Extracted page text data
= = = = =

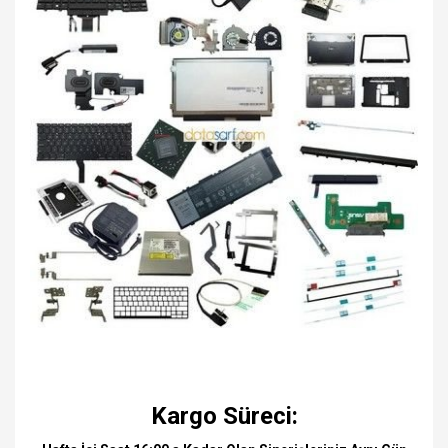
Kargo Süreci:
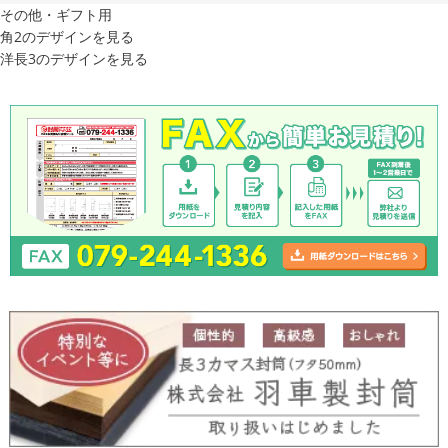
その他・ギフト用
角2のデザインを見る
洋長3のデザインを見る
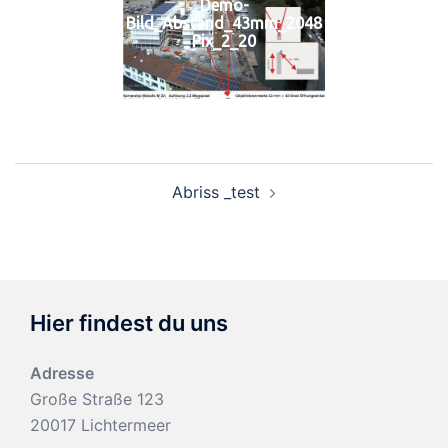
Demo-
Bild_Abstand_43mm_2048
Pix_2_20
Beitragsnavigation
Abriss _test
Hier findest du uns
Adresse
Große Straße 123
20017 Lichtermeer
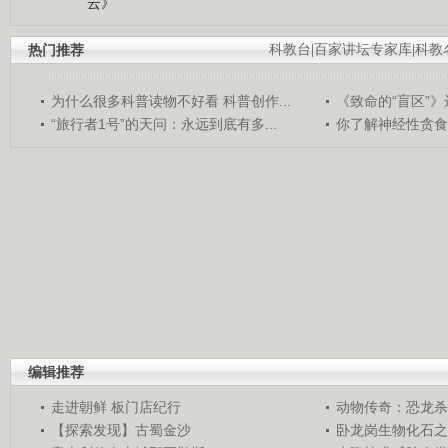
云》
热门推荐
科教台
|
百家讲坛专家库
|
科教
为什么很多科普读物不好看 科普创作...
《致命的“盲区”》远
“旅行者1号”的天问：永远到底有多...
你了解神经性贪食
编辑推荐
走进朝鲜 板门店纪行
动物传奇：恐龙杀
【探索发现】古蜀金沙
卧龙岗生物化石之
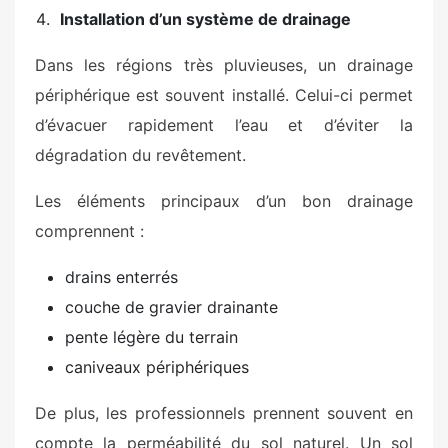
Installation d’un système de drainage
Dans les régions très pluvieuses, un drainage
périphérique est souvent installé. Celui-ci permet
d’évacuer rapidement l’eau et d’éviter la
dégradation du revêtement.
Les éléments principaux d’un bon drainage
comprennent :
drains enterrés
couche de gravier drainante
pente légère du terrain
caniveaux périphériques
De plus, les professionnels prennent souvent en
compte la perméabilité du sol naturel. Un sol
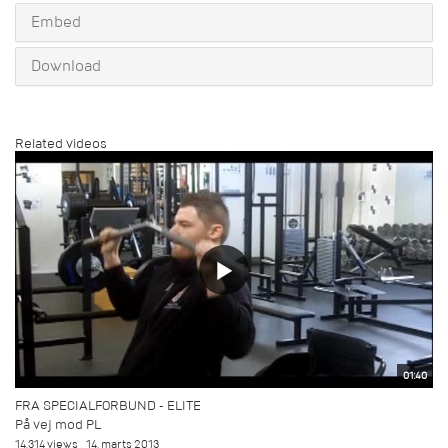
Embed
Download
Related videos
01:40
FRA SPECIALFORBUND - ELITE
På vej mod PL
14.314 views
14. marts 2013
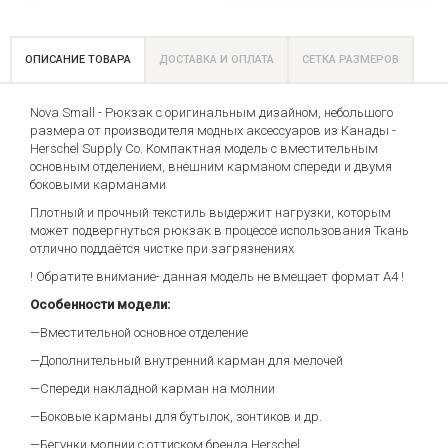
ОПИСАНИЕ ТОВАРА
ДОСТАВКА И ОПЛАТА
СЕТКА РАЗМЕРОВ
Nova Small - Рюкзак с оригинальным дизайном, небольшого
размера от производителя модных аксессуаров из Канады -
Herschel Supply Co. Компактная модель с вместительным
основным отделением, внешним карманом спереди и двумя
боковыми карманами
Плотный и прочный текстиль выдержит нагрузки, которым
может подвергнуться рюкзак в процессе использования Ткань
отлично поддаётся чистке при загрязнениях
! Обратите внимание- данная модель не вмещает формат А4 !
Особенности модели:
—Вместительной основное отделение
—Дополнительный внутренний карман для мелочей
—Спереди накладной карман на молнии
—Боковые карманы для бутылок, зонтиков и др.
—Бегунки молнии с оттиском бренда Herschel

= = = = =

In the records above, find the line with "20017 Lichtermeer" and the line with "Dans les régions très pluvieuses, un drainage". Write out exactly those lines and every one between, with no pictures and no other lines.

20017 Lichtermeer
云》
热门推荐
科教台
|
百家讲坛专家库
|
科教
为什么很多科普读物不好看 科普创作...
《致命的“盲区”》远
“旅行者1号”的天问：永远到底有多...
你了解神经性贪食
编辑推荐
走进朝鲜 板门店纪行
动物传奇：恐龙杀
【探索发现】古蜀金沙
卧龙岗生物化石之
Installation d’un système de drainage
Dans les régions très pluvieuses, un drainage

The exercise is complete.